Posted on July 28, 2008
Filed Under Semantic Web, information architecture | 2 Comments

Chris Sizemore and I gave this presentation a while back at the Essentials of Metadata and Taxonomy event. The presentation looked at the use of Wikipedia as a source of controlled vocabulary.

Chris covers most of the issues we discussed in his post. But one thing we did not cover is the interesting way Wikipedia handles categories. I have tried to find discussion about this approach with no success. It will be an interesting issue to raise in the ISKO mail group.

As opposed to making one entry a parent of another, as we might do in a taxonomy. In Wikipedia categories (groupings of concepts) are treated as a completely different type of entry. This means we can have groups like Dog-related_professions_and_professionals without falling into the trap of treating them like concepts (entries) in their own right.

The two activities of defining a concept and grouping associated concepts are separated. The result of this is Wikipedia entries remain topics of interest that are discrete and clearly defined. This make them ideal for sanity checking that our choice of topic aggregation page are discrete and clearly defined as discussed in the previous ‘what makes a good topic aggregation page?’ Post.

Update: Bob Bater has written a nice post on  this topic on the ISKO UK blog.

Conclusion? The Wikipedia categorization system reflects but does not consistently apply the principles of KO as expounded in the formal literature. It is nevertheless interesting because it might well represent what results when folksonomy meets formal KO and agrees to a compromise.

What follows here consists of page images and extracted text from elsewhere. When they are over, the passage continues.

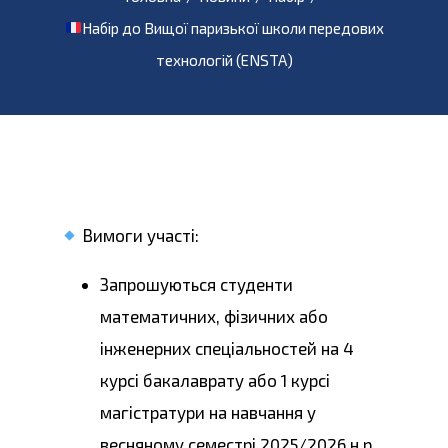
Набір до Вищої паризької школи передових
технологій (ENSTA)
Вимоги участі:
Запрошуються студенти
математичних, фізичних або
інженерних спеціальностей на 4
курсі бакалаврату або 1 курсі
магістратури на навчання у
весняному семестрі 2025/2026 н.р.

http://iskouk.wordpress.com/2008/09/22/wikipedias-approach-to-categorization/

Comments

2 Responses to “Wikipedia as controlled vocabulary

  1. Katharine on October 23rd, 2008 10:40 am

    This is fascinating – and engaging with information retrieval issues in a way that much academic work (at least as evidenced in peer reviewed journals) is not. However, I must say I am uncomfortable with the idea that wikipedia becomes a de facto standard controlled vocabulary on the web for a number of reasons:
    1. Should we be creating standards out of tools which were not intended to be used for that purpose?
    2. In my opinion, conceptual categories and the names we give to them are deeply connected to the world-views that underly them. By even accepting that there can be a universal controlled vocabulary, we are imposing a structure created out of what is actually not a huge community
    3. Which is my third point, there are a massive number of passive users on the web who are not wikipedia authors and do not link to their content (perhaps because they are not assured that social computing is a good means of ensuring accuracy and authority, a position I am in myself) – is it wise to accept a ‘universal controlled vocabulary’ which has been created by a small self-selecting group whose primary aim is not making information more easily available and better organised?

  2. Fran on November 4th, 2008 7:24 pm

    Being free to use means that people are going to use Wikipedia in any way they can, even when it only does the job averagely well. I agree that there is a real danger it becomes dominant and imposes its viewpoint in all sorts of ways. However, I am torn, because this sort of thing happens all the time (Microsoft, Google, the BBC itself) and if Wikipedia’s “freeness” helps people to be innovative, that is probably a good thing. I do worry that we may have reached “peak Wikipedia” – like “peak oil” – it may be a finite resource. If all the people willing to contribute charitably decide they have other more urgent things to attend to (like getting paid for their time now their pensions have been swallowed up in the credit crunch) it could grow less and less reliable while it becomes more and more embedded. The longer it keeps going, the harder it will be to replace it with anything bespoke or higher quality (i.e. more expensive), especially if it has prompted a total de-professionalisation of the reference/information provision industries.